── Dataset records

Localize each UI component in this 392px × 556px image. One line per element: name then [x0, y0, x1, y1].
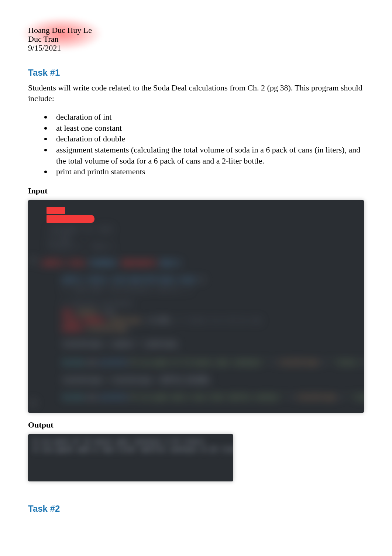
task-1-intro: Students will write code related to the …	[28, 82, 364, 104]
author-names-highlighted: Hoang Duc Huy Le Duc Tran	[28, 26, 92, 44]
task-2-heading: Task #2	[28, 504, 364, 514]
task-1-heading: Task #1	[28, 68, 364, 78]
blurred-output-content: A six-pack of 12-ounce cans contains 2.1…	[28, 434, 233, 481]
list-item: declaration of double	[52, 133, 364, 144]
output-label: Output	[28, 420, 364, 430]
code-output-screenshot: A six-pack of 12-ounce cans contains 2.1…	[28, 434, 233, 481]
code-input-screenshot: september 15, 2021 cs 200 Project 1 - Ta…	[28, 200, 364, 413]
author-name-1: Hoang Duc Huy Le	[28, 25, 92, 35]
input-label: Input	[28, 186, 364, 196]
document-header: Hoang Duc Huy Le Duc Tran 9/15/2021	[28, 26, 364, 53]
task-1-bullet-list: declaration of int at least one constant…	[52, 111, 364, 177]
list-item: at least one constant	[52, 123, 364, 134]
blurred-code-content: september 15, 2021 cs 200 Project 1 - Ta…	[28, 200, 364, 413]
list-item: declaration of int	[52, 111, 364, 123]
author-name-2: Duc Tran	[28, 34, 59, 44]
list-item: assignment statements (calculating the t…	[52, 144, 364, 166]
document-page: Hoang Duc Huy Le Duc Tran 9/15/2021 Task…	[0, 0, 392, 556]
document-date: 9/15/2021	[28, 44, 364, 52]
code-red-highlight	[47, 207, 94, 224]
list-item: print and println statements	[52, 166, 364, 177]
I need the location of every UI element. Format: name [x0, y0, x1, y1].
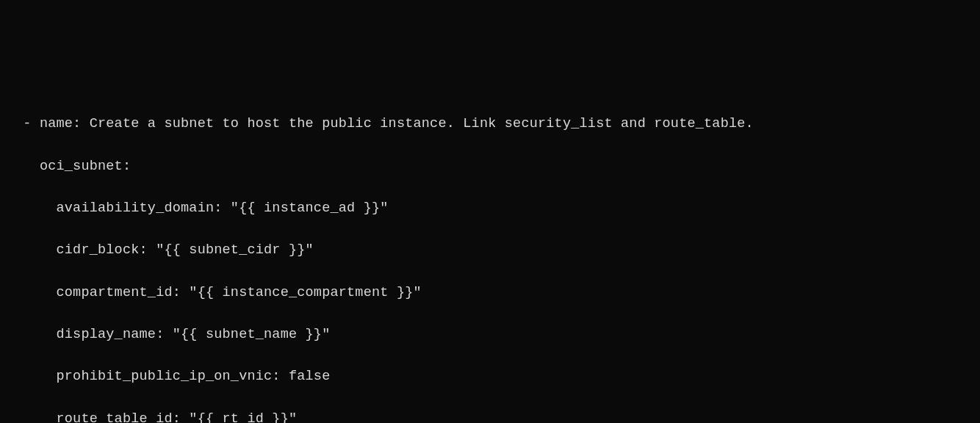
- code-line: availability_domain: "{{ instance_ad }}": [15, 198, 965, 220]
- code-line: oci_subnet:: [15, 156, 965, 178]
- code-block: - name: Create a subnet to host the publ…: [15, 93, 965, 423]
- code-line: compartment_id: "{{ instance_compartment…: [15, 283, 965, 304]
- code-line: cidr_block: "{{ subnet_cidr }}": [15, 240, 965, 261]
- code-line: route_table_id: "{{ rt_id }}": [15, 409, 965, 423]
- code-line: prohibit_public_ip_on_vnic: false: [15, 366, 965, 388]
- code-line: - name: Create a subnet to host the publ…: [15, 114, 965, 135]
- code-line: display_name: "{{ subnet_name }}": [15, 325, 965, 346]
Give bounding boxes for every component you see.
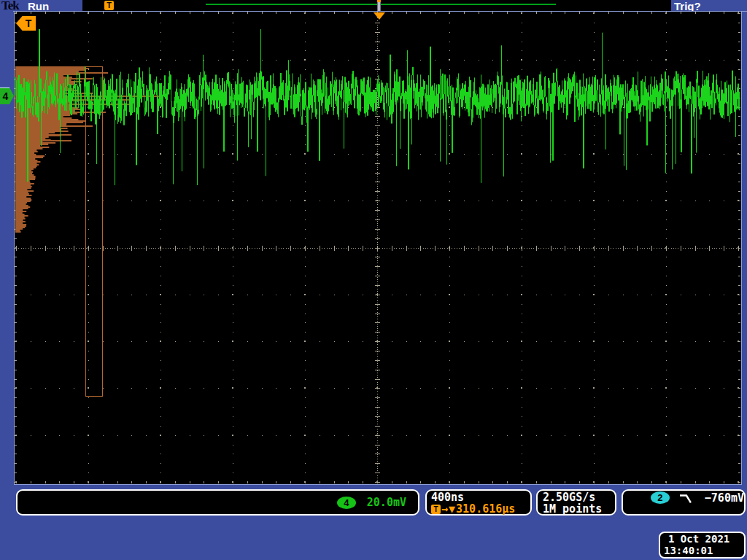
channel-4-scale-readout[interactable]: 4 20.0mV bbox=[16, 489, 419, 516]
trigger-status: Trig? bbox=[674, 0, 701, 12]
trigger-t-icon: T bbox=[431, 505, 441, 514]
expansion-point-marker[interactable] bbox=[377, 0, 381, 11]
tek-logo: Tek bbox=[1, 0, 26, 12]
sample-rate-value: 2.50GS/s bbox=[543, 491, 615, 503]
record-length-value: 1M points bbox=[543, 503, 615, 515]
trigger-position-triangle-icon[interactable] bbox=[374, 12, 385, 20]
channel-2-badge-icon: 2 bbox=[651, 491, 670, 504]
record-waveform-line bbox=[206, 4, 556, 5]
time-value: 13:40:01 bbox=[660, 545, 744, 556]
horizontal-readout[interactable]: 400ns T → ▼ 310.616µs bbox=[425, 489, 532, 516]
channel-4-ground-marker[interactable]: 4 bbox=[0, 88, 14, 104]
date-time-box: 1 Oct 2021 13:40:01 bbox=[659, 532, 746, 559]
channel-4-volts-per-div: 20.0mV bbox=[367, 496, 406, 509]
timebase-value: 400ns bbox=[431, 491, 530, 503]
acquisition-readout[interactable]: 2.50GS/s 1M points bbox=[536, 489, 616, 516]
trigger-delay-value: 310.616µs bbox=[456, 503, 515, 515]
record-trigger-icon[interactable]: T bbox=[104, 1, 114, 10]
record-overview-strip: T bbox=[82, 0, 671, 11]
arrow-icon: → bbox=[441, 503, 448, 515]
scope-display-canvas bbox=[15, 12, 740, 483]
date-value: 1 Oct 2021 bbox=[660, 533, 744, 545]
marker-triangle-icon: ▼ bbox=[449, 503, 455, 515]
acquisition-status: Run bbox=[28, 0, 49, 12]
trigger-level-value: −760mV bbox=[705, 491, 744, 505]
falling-edge-icon bbox=[678, 493, 696, 504]
channel-4-badge-icon: 4 bbox=[337, 497, 356, 509]
trigger-readout[interactable]: 2 −760mV bbox=[622, 489, 746, 516]
trigger-delay-line: T → ▼ 310.616µs bbox=[431, 503, 530, 515]
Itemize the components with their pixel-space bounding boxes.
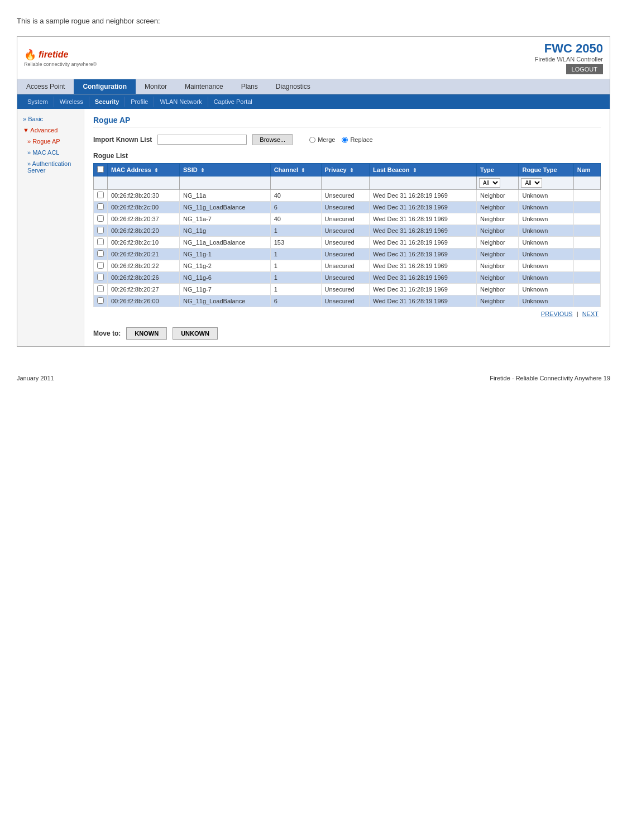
nav-tab-plans[interactable]: Plans xyxy=(232,79,267,94)
sidebar-item-mac-acl[interactable]: » MAC ACL xyxy=(17,147,84,158)
row-checkbox[interactable] xyxy=(97,215,104,222)
sort-channel-icon[interactable]: ⇕ xyxy=(301,168,305,173)
cell-checkbox xyxy=(94,225,108,237)
cell-name xyxy=(573,249,600,260)
nav-bar: Access Point Configuration Monitor Maint… xyxy=(17,79,610,94)
sub-nav-wlan-network[interactable]: WLAN Network xyxy=(154,97,208,107)
nav-tab-configuration[interactable]: Configuration xyxy=(74,79,136,94)
nav-tab-maintenance[interactable]: Maintenance xyxy=(176,79,232,94)
content-area: » Basic ▼ Advanced » Rogue AP » MAC ACL … xyxy=(17,109,610,346)
unkown-button[interactable]: UNKOWN xyxy=(173,327,218,340)
cell-privacy: Unsecured xyxy=(321,225,370,237)
cell-checkbox xyxy=(94,190,108,202)
browse-button[interactable]: Browse... xyxy=(252,134,293,145)
row-checkbox[interactable] xyxy=(97,192,104,198)
col-mac-label: MAC Address xyxy=(111,166,151,173)
row-checkbox[interactable] xyxy=(97,238,104,245)
page-footer: January 2011 Firetide - Reliable Connect… xyxy=(0,364,627,387)
sidebar-item-basic[interactable]: » Basic xyxy=(17,113,84,125)
nav-tab-diagnostics[interactable]: Diagnostics xyxy=(267,79,319,94)
row-checkbox[interactable] xyxy=(97,262,104,269)
cell-channel: 1 xyxy=(270,249,321,260)
import-label: Import Known List xyxy=(93,136,152,144)
cell-ssid: NG_11g-7 xyxy=(180,284,271,295)
nav-tab-access-point[interactable]: Access Point xyxy=(17,79,74,94)
sort-ssid-icon[interactable]: ⇕ xyxy=(200,168,205,173)
cell-checkbox xyxy=(94,202,108,213)
cell-mac: 00:26:f2:8b:2c:00 xyxy=(108,202,180,213)
replace-option[interactable]: Replace xyxy=(342,136,372,143)
section-title: Rogue AP xyxy=(93,116,601,127)
sort-privacy-icon[interactable]: ⇕ xyxy=(350,168,354,173)
import-row: Import Known List Browse... Merge Replac… xyxy=(93,134,601,145)
row-checkbox[interactable] xyxy=(97,203,104,210)
row-checkbox[interactable] xyxy=(97,227,104,233)
select-all-checkbox[interactable] xyxy=(97,166,104,173)
cell-type: Neighbor xyxy=(477,237,519,249)
sidebar-item-auth-server[interactable]: » Authentication Server xyxy=(17,158,84,176)
sub-nav-profile[interactable]: Profile xyxy=(125,97,154,107)
cell-name xyxy=(573,272,600,284)
cell-channel: 1 xyxy=(270,272,321,284)
row-checkbox[interactable] xyxy=(97,297,104,304)
col-privacy: Privacy ⇕ xyxy=(321,164,370,176)
cell-ssid: NG_11a_LoadBalance xyxy=(180,237,271,249)
cell-type: Neighbor xyxy=(477,225,519,237)
cell-mac: 00:26:f2:8b:20:21 xyxy=(108,249,180,260)
sort-mac-icon[interactable]: ⇕ xyxy=(154,168,159,173)
cell-rogue-type: Unknown xyxy=(519,272,573,284)
cell-rogue-type: Unknown xyxy=(519,237,573,249)
table-header-row: MAC Address ⇕ SSID ⇕ Channel ⇕ xyxy=(94,164,601,176)
cell-privacy: Unsecured xyxy=(321,295,370,307)
footer-left: January 2011 xyxy=(17,375,54,381)
row-checkbox[interactable] xyxy=(97,285,104,292)
sidebar-item-advanced[interactable]: ▼ Advanced xyxy=(17,125,84,136)
row-checkbox[interactable] xyxy=(97,250,104,257)
cell-checkbox xyxy=(94,272,108,284)
app-container: 🔥 firetide Reliable connectivity anywher… xyxy=(17,36,610,347)
cell-type: Neighbor xyxy=(477,272,519,284)
sidebar-item-rogue-ap[interactable]: » Rogue AP xyxy=(17,136,84,147)
cell-channel: 40 xyxy=(270,190,321,202)
sub-nav-system[interactable]: System xyxy=(22,97,54,107)
sidebar: » Basic ▼ Advanced » Rogue AP » MAC ACL … xyxy=(17,109,84,346)
next-link[interactable]: NEXT xyxy=(582,311,599,317)
nav-tab-monitor[interactable]: Monitor xyxy=(136,79,176,94)
merge-radio[interactable] xyxy=(309,137,315,143)
cell-last-beacon: Wed Dec 31 16:28:19 1969 xyxy=(370,272,477,284)
previous-link[interactable]: PREVIOUS xyxy=(541,311,573,317)
cell-rogue-type: Unknown xyxy=(519,260,573,272)
known-button[interactable]: KNOWN xyxy=(126,327,167,340)
sub-nav-wireless[interactable]: Wireless xyxy=(54,97,89,107)
sort-beacon-icon[interactable]: ⇕ xyxy=(413,168,417,173)
cell-type: Neighbor xyxy=(477,202,519,213)
cell-name xyxy=(573,190,600,202)
move-to-label: Move to: xyxy=(93,330,121,337)
filter-privacy-cell xyxy=(321,176,370,190)
type-filter-select[interactable]: All xyxy=(479,178,500,188)
replace-radio[interactable] xyxy=(342,137,348,143)
logout-button[interactable]: LOGOUT xyxy=(566,64,603,74)
row-checkbox[interactable] xyxy=(97,274,104,280)
rogue-type-filter-select[interactable]: All xyxy=(521,178,542,188)
cell-name xyxy=(573,237,600,249)
merge-option[interactable]: Merge xyxy=(309,136,335,143)
fwc-subtitle: Firetide WLAN Controller xyxy=(535,56,603,63)
table-row: 00:26:f2:8b:20:22NG_11g-21UnsecuredWed D… xyxy=(94,260,601,272)
sub-nav-security[interactable]: Security xyxy=(89,97,125,107)
sub-nav-captive-portal[interactable]: Captive Portal xyxy=(208,97,258,107)
filter-type-cell: All xyxy=(477,176,519,190)
cell-rogue-type: Unknown xyxy=(519,202,573,213)
col-ssid: SSID ⇕ xyxy=(180,164,271,176)
cell-rogue-type: Unknown xyxy=(519,213,573,225)
cell-privacy: Unsecured xyxy=(321,284,370,295)
cell-last-beacon: Wed Dec 31 16:28:19 1969 xyxy=(370,295,477,307)
cell-checkbox xyxy=(94,213,108,225)
import-file-input[interactable] xyxy=(157,135,247,145)
cell-mac: 00:26:f2:8b:20:20 xyxy=(108,225,180,237)
cell-mac: 00:26:f2:8b:20:30 xyxy=(108,190,180,202)
cell-channel: 6 xyxy=(270,202,321,213)
col-mac-address: MAC Address ⇕ xyxy=(108,164,180,176)
cell-channel: 1 xyxy=(270,225,321,237)
cell-rogue-type: Unknown xyxy=(519,225,573,237)
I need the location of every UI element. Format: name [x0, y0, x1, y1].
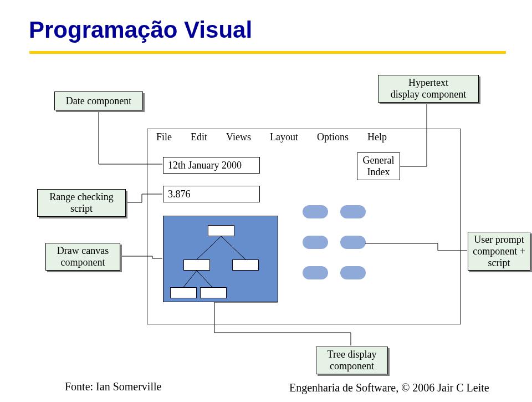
copyright: Engenharia de Software, © 2006 Jair C Le… [289, 381, 489, 394]
source-attribution: Fonte: Ian Somerville [65, 380, 161, 393]
connector-lines [0, 0, 532, 402]
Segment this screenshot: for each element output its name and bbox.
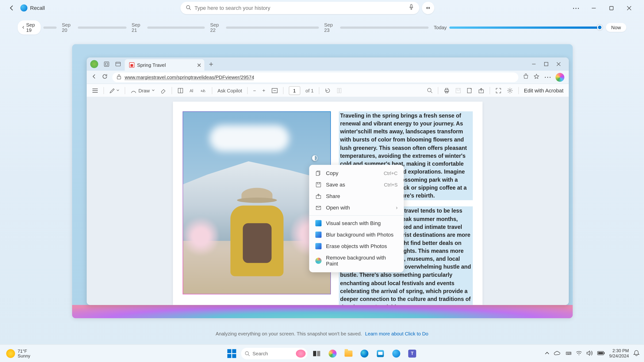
- edge-icon[interactable]: [358, 347, 371, 360]
- close-button[interactable]: [623, 2, 635, 14]
- copilot-icon: [20, 4, 28, 11]
- contents-icon[interactable]: [92, 88, 98, 93]
- battery-icon[interactable]: [597, 351, 605, 356]
- browser-refresh-button[interactable]: [102, 73, 108, 81]
- svg-text:aあ: aあ: [200, 89, 205, 92]
- tab-close-icon[interactable]: ✕: [197, 62, 202, 68]
- page-number-input[interactable]: [289, 86, 300, 95]
- ctx-visual-search-bing[interactable]: Visual search with Bing: [309, 217, 404, 229]
- browser-maximize-button[interactable]: [542, 60, 550, 68]
- timeline-segment[interactable]: [78, 26, 126, 28]
- timeline-active-segment[interactable]: [449, 26, 600, 28]
- svg-text:⌨: ⌨: [566, 351, 571, 356]
- settings-icon[interactable]: [507, 87, 513, 94]
- task-view-button[interactable]: [310, 347, 323, 360]
- browser-close-button[interactable]: [555, 60, 562, 68]
- page-view-icon[interactable]: [336, 87, 342, 94]
- notifications-icon[interactable]: [633, 350, 640, 357]
- address-actions: ⋯: [523, 73, 564, 82]
- read-aloud-icon[interactable]: A: [189, 87, 195, 94]
- selected-image[interactable]: [182, 111, 330, 294]
- svg-rect-7: [117, 76, 121, 79]
- weather-widget[interactable]: 71°F Sunny: [0, 349, 30, 359]
- zoom-in-icon[interactable]: ＋: [262, 87, 266, 94]
- learn-more-link[interactable]: Learn more about Click to Do: [365, 331, 428, 336]
- teams-icon[interactable]: T: [406, 347, 419, 360]
- store-icon[interactable]: [374, 347, 387, 360]
- back-button[interactable]: [5, 2, 18, 14]
- ctx-blur-photos[interactable]: Blur background with Photos: [309, 229, 404, 240]
- wallpaper-peek: [72, 305, 573, 318]
- ctx-copy[interactable]: Copy Ctrl+C: [309, 168, 404, 179]
- svg-rect-29: [317, 351, 320, 356]
- rotate-icon[interactable]: [325, 87, 331, 94]
- history-search-input[interactable]: [194, 5, 405, 11]
- svg-rect-4: [106, 63, 108, 65]
- ctx-remove-bg-paint[interactable]: Remove background with Paint: [309, 252, 404, 270]
- taskbar-search[interactable]: Search: [241, 348, 308, 359]
- app-title: Recall: [20, 4, 45, 11]
- print-icon[interactable]: [444, 87, 450, 94]
- profile-avatar[interactable]: [90, 60, 98, 68]
- fullscreen-icon[interactable]: [495, 87, 502, 94]
- wifi-icon[interactable]: [576, 350, 582, 357]
- timeline-now-button[interactable]: Now: [606, 23, 626, 32]
- draw-tool[interactable]: Draw: [130, 87, 155, 94]
- timeline-start-date[interactable]: Sep 19: [18, 20, 41, 34]
- shopping-icon[interactable]: [523, 73, 529, 81]
- translate-icon[interactable]: aあ: [200, 87, 206, 94]
- ctx-erase-photos[interactable]: Erase objects with Photos: [309, 240, 404, 252]
- address-bar[interactable]: www.margiestravel.com/springtravelideas/…: [112, 72, 518, 82]
- search-icon: [186, 4, 191, 12]
- browser-window-controls: [530, 60, 566, 68]
- ctx-save-as[interactable]: Save as Ctrl+S: [309, 179, 404, 191]
- ask-copilot-button[interactable]: Ask Copilot: [218, 88, 242, 93]
- paint-icon: [315, 258, 322, 264]
- cursor-icon: [312, 153, 320, 161]
- workspaces-icon[interactable]: [102, 59, 112, 69]
- edit-acrobat-button[interactable]: Edit with Acrobat: [524, 87, 564, 94]
- volume-icon[interactable]: [586, 350, 592, 357]
- browser-tab-active[interactable]: Spring Travel ✕: [125, 59, 204, 71]
- erase-icon[interactable]: [160, 87, 166, 94]
- timeline[interactable]: Sep 19 Sep 20 Sep 21 Sep 22 Sep 23 Today…: [0, 16, 644, 34]
- add-text-icon[interactable]: [177, 87, 184, 94]
- share-pdf-icon[interactable]: [478, 87, 484, 94]
- onedrive-icon[interactable]: [554, 350, 560, 357]
- more-icon[interactable]: ⋯: [570, 2, 582, 14]
- timeline-segment[interactable]: [147, 26, 205, 28]
- annotate-icon[interactable]: [466, 87, 473, 94]
- highlighter-icon[interactable]: [109, 87, 119, 94]
- fit-width-icon[interactable]: [272, 88, 278, 93]
- browser-minimize-button[interactable]: [530, 60, 538, 68]
- zoom-out-icon[interactable]: −: [253, 88, 256, 93]
- maximize-button[interactable]: [605, 2, 618, 14]
- ctx-share[interactable]: Share: [309, 191, 404, 202]
- browser-more-icon[interactable]: ⋯: [544, 73, 551, 81]
- tray-chevron-icon[interactable]: [544, 351, 549, 356]
- start-button[interactable]: [225, 347, 238, 360]
- find-icon[interactable]: [427, 88, 432, 93]
- input-indicator-icon[interactable]: ⌨: [565, 350, 571, 357]
- timeline-knob[interactable]: [597, 24, 602, 30]
- copilot-app-icon[interactable]: [390, 347, 403, 360]
- history-search-bar[interactable]: [180, 2, 419, 14]
- timeline-segment[interactable]: [340, 26, 428, 28]
- favorite-icon[interactable]: [533, 73, 540, 81]
- timeline-segment[interactable]: [43, 26, 56, 28]
- new-tab-button[interactable]: ＋: [206, 59, 216, 69]
- explorer-icon[interactable]: [342, 347, 355, 360]
- timeline-toggle-button[interactable]: [422, 2, 434, 14]
- minimize-button[interactable]: [587, 2, 600, 14]
- timeline-segment[interactable]: [226, 26, 319, 28]
- copilot-taskbar-icon[interactable]: [326, 347, 339, 360]
- microphone-icon[interactable]: [408, 4, 414, 12]
- pdf-icon: [129, 62, 134, 67]
- search-icon: [244, 351, 250, 356]
- tab-actions-icon[interactable]: [113, 59, 123, 69]
- save-icon[interactable]: [455, 87, 461, 94]
- ctx-open-with[interactable]: Open with ›: [309, 202, 404, 214]
- browser-back-button[interactable]: [91, 73, 97, 81]
- clock[interactable]: 2:30 PM 9/24/2024: [609, 348, 629, 359]
- copilot-sidebar-icon[interactable]: [556, 73, 564, 82]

────

Exercise goal
In the entries, find every line holding "Hoang" and copy it.

Response for this exercise
author-names-highlighted: Hoang Duc Huy Le Duc Tran	[28, 26, 92, 44]
author-name-1: Hoang Duc Huy Le	[28, 25, 92, 35]
document-header: Hoang Duc Huy Le Duc Tran 9/15/2021	[28, 26, 364, 53]
document-page: Hoang Duc Huy Le Duc Tran 9/15/2021 Task…	[0, 0, 392, 556]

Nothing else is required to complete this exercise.